- Born: 23 December 1995 (age 30) Oslo, Norway

Team
- Curling club: Oppdal CK, Oppdal, NOR
- Skip: Steffen Walstad
- Third: Magnus Nedregotten
- Second: Mathias Brænden
- Lead: Magnus Vågberg
- Alternate: Andreas Hårstad

Curling career
- Member Association: Norway
- World Championship appearances: 2 (2018, 2021)
- European Championship appearances: 4 (2018, 2019, 2021, 2022)
- Olympic appearances: 1 (2022)

Medal record
Men's curling
Representing Norway
World Junior Championships
| Bronze medal – third place | 2017 Pyeongchang |  |
Norwegian Men's Championships
| Gold medal – first place | 2018 Lillehammer |  |
| Silver medal – second place | 2020 Oslo |  |
| Silver medal – second place | 2022 Trondheim |  |
| Bronze medal – third place | 2017 Lillehammer |  |
| Bronze medal – third place | 2023 Oppdal |  |

= Magnus Vågberg =

Norwegian curler

Magnus Trulsen Vågberg (born 23 December 1995) is a Norwegian curler from Bærums Verk. He currently plays lead for the Steffen Walstad rink.

==Career==
===Juniors===
Vågberg competed for Norway in two World Junior Curling Championships, playing second on Team Magnus Ramsfjell. At the 2016 World Junior Curling Championships, the team finished with a 5–4 record, missing the playoffs. At the 2017 World Junior Curling Championships, the team had much more success, finishing the round robin with a 6–3 record, and then after losing to Scotland in the 3 vs. 4 game, they would defeat the Scots in a re-match to claim the bronze medal.

===Men's===
After juniors, Vågberg joined the Walstad rink. The team would make it to the finals of the 2017 GSOC Tour Challenge, his first career Grand Slam event, losing to Brad Gushue. Later in the season, the team would represent Norway at the 2018 World Men's Curling Championship, where they finished in fifth place.

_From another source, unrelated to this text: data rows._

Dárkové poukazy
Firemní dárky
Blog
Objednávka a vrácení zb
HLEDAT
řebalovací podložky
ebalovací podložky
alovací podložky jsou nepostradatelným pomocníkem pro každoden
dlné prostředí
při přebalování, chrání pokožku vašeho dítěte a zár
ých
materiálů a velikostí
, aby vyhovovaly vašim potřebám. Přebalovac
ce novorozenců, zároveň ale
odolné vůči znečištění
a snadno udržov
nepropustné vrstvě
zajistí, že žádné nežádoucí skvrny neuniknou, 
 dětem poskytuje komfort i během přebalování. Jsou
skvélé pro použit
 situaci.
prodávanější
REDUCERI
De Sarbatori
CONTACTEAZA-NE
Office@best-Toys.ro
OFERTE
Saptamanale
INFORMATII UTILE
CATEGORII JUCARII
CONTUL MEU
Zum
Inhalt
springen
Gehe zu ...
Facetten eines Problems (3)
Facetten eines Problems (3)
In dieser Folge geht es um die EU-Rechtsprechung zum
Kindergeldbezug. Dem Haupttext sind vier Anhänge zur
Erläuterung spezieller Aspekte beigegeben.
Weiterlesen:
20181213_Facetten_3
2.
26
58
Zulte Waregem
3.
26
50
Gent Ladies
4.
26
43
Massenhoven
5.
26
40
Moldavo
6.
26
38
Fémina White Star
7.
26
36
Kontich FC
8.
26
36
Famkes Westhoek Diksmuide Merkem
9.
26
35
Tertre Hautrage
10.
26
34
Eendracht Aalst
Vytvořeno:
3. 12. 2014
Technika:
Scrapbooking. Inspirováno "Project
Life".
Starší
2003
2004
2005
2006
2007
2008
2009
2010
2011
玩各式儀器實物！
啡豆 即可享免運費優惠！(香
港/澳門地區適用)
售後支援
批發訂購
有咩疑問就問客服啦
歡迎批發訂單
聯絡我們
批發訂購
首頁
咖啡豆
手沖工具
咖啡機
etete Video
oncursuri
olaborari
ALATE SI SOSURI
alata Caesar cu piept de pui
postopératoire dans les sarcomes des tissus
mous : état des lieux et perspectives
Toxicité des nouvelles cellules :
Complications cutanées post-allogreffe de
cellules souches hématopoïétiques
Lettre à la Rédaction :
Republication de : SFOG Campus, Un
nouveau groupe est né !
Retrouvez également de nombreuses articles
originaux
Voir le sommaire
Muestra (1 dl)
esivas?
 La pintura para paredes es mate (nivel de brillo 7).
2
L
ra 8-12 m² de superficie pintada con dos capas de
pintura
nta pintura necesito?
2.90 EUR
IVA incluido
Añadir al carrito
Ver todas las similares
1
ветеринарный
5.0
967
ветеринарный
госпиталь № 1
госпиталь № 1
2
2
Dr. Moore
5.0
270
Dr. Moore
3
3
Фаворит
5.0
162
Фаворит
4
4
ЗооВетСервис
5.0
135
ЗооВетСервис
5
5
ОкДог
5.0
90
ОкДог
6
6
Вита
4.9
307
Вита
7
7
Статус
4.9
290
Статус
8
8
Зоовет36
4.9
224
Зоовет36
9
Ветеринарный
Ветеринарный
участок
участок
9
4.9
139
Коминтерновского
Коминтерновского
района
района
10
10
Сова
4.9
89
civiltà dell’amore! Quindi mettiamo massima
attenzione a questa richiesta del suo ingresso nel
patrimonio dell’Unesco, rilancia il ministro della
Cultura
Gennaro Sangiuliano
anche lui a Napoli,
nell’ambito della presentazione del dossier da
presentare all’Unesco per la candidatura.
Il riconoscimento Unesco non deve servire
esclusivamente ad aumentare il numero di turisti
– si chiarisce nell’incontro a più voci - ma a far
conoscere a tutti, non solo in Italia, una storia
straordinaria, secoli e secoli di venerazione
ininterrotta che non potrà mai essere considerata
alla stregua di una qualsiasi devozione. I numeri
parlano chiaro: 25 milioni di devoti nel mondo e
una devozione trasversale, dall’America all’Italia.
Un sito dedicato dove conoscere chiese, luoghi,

Vågberg played lead on Team Norway at the 2018 and 2019 European Curling Championships. In 2018, his team just missed the playoffs with a 5–4 record and in 2019, they once again finished 5–4. Vågberg returned to the Worlds in 2021 at the 2021 World Men's Curling Championship where his team of skip Steffen Walstad, third Torger Nergård and second Markus Høiberg finished in eighth with a 7–6 record.

==Personal life==
He is the son of curlers Trine Trulsen Vågberg and Lars Vågberg. He represented the curling club Jar IL before joining Oppdal Curlingklubb.